Isso é uma afirmação tão incorreta quanto desprovida de ética profissional.

O titânio é uma material biocompatível em termos de bio integração. O osso reconhece o titânio como osso, e raramente há rejeições.

Portanto é absoluta falta de respeito do profissional quando diz que a culpa foi do titânio, sendo que empiricamente e tecnicamente o erro foi no tratamento de preparação do osso, sendo em primeiro lugar a sua revascularização.

Outra desculpa geralmente recai no fato de o profissional alegar que não é periodontista. A melhor solução então é contratar um profissional para fazer o trabalho de revascularização óssea.

Sem um bom periodontia antes de se planejar a colocação de implantes, o insucesso é certo.

Quando o paciente precisa fazer ortodontia deve-se fazer quando os espaços desdentados são muito pequenos. O ortodontista equaliza as distâncias entre os dentes para que a os dentes fiquem proporcionais. Se se faz um implante num espaço muito pequeno, vai ficar um microdente num espaço de macrodente, que funcionalmente e esteticamente pode não funcionar.

Em pacientes que têm perda de massa óssea, jamais poderá ser colocado aparelhos ortodônticos, pois o aparelho vai acelerar a perda de massa óssea.

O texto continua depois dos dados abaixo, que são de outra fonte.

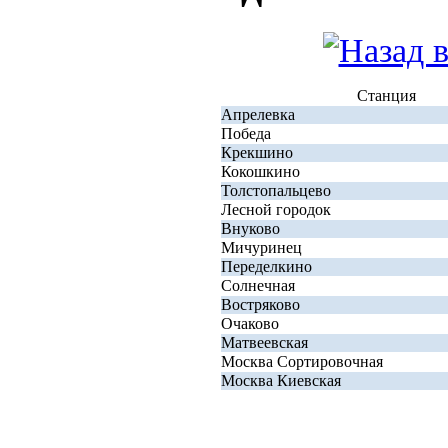
Станция
Апрелевка
Победа
Крекшино
Кокошкино
Толстопальцево
Лесной городок
Внуково
Мичуринец
Переделкино
Солнечная
Востряково
Очаково
Матвеевская
Москва Сортировочная
Москва Киевская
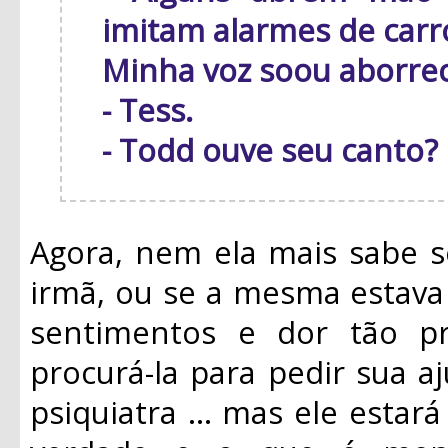
imitam alarmes de car
Minha voz soou aborrec
- Tess.
- Todd ouve seu canto?
Agora, nem ela mais sabe se
irmã, ou se a mesma estav
sentimentos e dor tão p
procurá-la para pedir sua aj
psiquiatra ... mas ele estar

Nesses casos, primeiro, prepara-se o osso, revascularizando-o em 100%. Após o problema periodontal ter sido resolvido, aí sim coloca-se o aparelho.

Então se pode fazer os dentes com as mesmas medidas dos dentes naturais do paciente. A simetria dos dentes então ficará correta.

Na clínica recebemos muitos pacientes vindos de outras consultórios com erros cometidos na hora de se colocar o aparelho, seja para consertar ou partir no início, a partir do tratamento de periodontia.

Se se colocar o aparelho em pessoas com perda óssea, a perda aumenta numa proporção de quase dez vezes mais.

Portanto, o cuidado geral nessa área é de extrema necessidade.

E isso é uma das vantagens de o Instituto Contatore ser uma equipe interdisciplinar. Ou seja, temos em nossa clínica todas as especialidade que o paciente pode precisar, todos trabalhando em sintonia com o diretor da clínica, Dr. José Vicente Contatore.

Da ortodontia a prótese, dos departamentos de laboratório a pesquisa de material, para trabalhos desse porte, a exigência de uma equipe multidisciplinar deveria ser exigida e sempre enfatizada pois produz constante vigilância e alerta.

Um só profissional que trabalha em varias áreas, onde seria necessário vários profissionais, é sinal de provável trabalho mal feito. Não há fiscalização global. O dentista pode ter boa vontade, mas não é assim que funciona um instituto de odontologia ligado a ciência e tecnologia.

Senão, quem acaba pagando, de outra forma, no bolso e na saúde, é o paciente.